Opinión

De Toronto a la Lloca del Rinconín

La celebración del Orgullo Loco

"Las personas necesitamos de la locura, de lo contrario nunca se es libre". Así escribía en la primera mitad del siglo XX el filósofo griego Kazantzakis su particular elogio a la locura. Un preludio revolucionario ante los postulados y las prácticas desarrolladas desde nuestra sociedad cuando emanan diagnósticos psiquiátricos que desproveen a las personas de dignidad e igualdad de derechos.

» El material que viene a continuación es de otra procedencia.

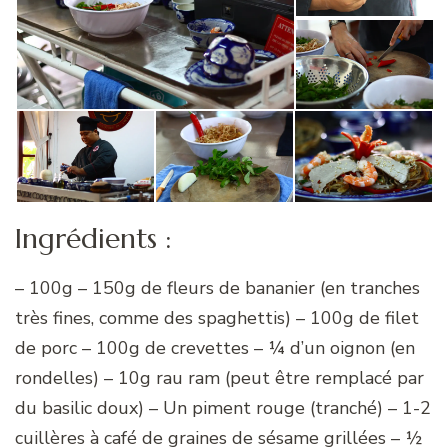
Ingrédients :
– 100g – 150g de fleurs de bananier (en tranches
très fines, comme des spaghettis) – 100g de filet
de porc – 100g de crevettes – ¼ d’un oignon (en
rondelles) – 10g rau ram (peut être remplacé par
du basilic doux) – Un piment rouge (tranché) – 1-2
cuillères à café de graines de sésame grillées – ½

Hace unos cuantos años tuve la oportunidad de entender como nuestro modelo de desarrollo y consumo era uno de los mayores factores de riesgo que nos rodeaban a la hora de mantener el bienestar emocional. El stress, las dificultades, el individualismo… no hacen más que regar nuestra salud mental de desestabilizadores que nos hacen vulnerables al sufrimiento psicosocial. Vivimos tan deprisa que nos olvidamos de vivir. Quebramos. Y ante eso, en muchas ocasiones, nos encontramos con un sistema (o sistemas) que obvia todo aquello que vive, siente o sufre una persona que busca respuestas. Respuestas que parecen conducir todas ellas a la medicalización crónica como única alternativa, sin más opciones ni recursos (sobre todo si no tienes dinero). Una travesía en el desierto que se ve acrecentada por la criminalización que generan los discursos sociales preponderantes en torno a quienes transitan por esos sufrimientos.

Como sociedad, así en genérico, tendemos a denostar (por no decir repudiar) todo aquello que pueda estar próximo a la "locura", a la realidad de la salud mental en nuestro tiempo. Un desconocimiento que genera miedo. Una percepción extemporánea que necesita ser revisada y reconstruida. Aquello que no responda a los cánones preestablecidos, es rechazado y tratado de reconducir desde una apología del "cuerdismo" que obvia la fina línea que "separa" cordura de locura. Quizás debemos preguntarnos ¿qué es la cordura?, ¿existe realmente?

Hace 31 años Toronto fue escenario de la primera reivindicación de un movimiento global que reivindica el Orgullo Loco. Un movimiento que busca alcanzar una identidad renovada y afirmativa de las personas tachadas de "locas". Un canto al respeto, la dignidad, el apoyo mutuo y la participación social en igualdad. En España fue la Asociación Hierbabuena la primera que llevó a las calles de nuestro país esta celebración, concretamente en Oviedo. Este año celebramos 14 años desde la irrupción del Orgullo Loco en nuestro país. Y como en muchas otras cuestiones, Asturias pionera.

Que mejor lugar para juntarse y celebrarlo que la Lloca del Rinconín. Será mañana sábado 8 de junio a las 12.00 horas. Una invitación que Hierbabuena nos hace a toda Asturias para empezar a escuchar a quienes han vivido, viven y vivirán experiencias de sufrimiento psicosocial. Una escucha que debe transformase en un cambio en nuestra manera de entender la salud mental. De momento, empecemos viéndonos mañana en el Rinconín. Aparquemos la cordura, abracemos la locura.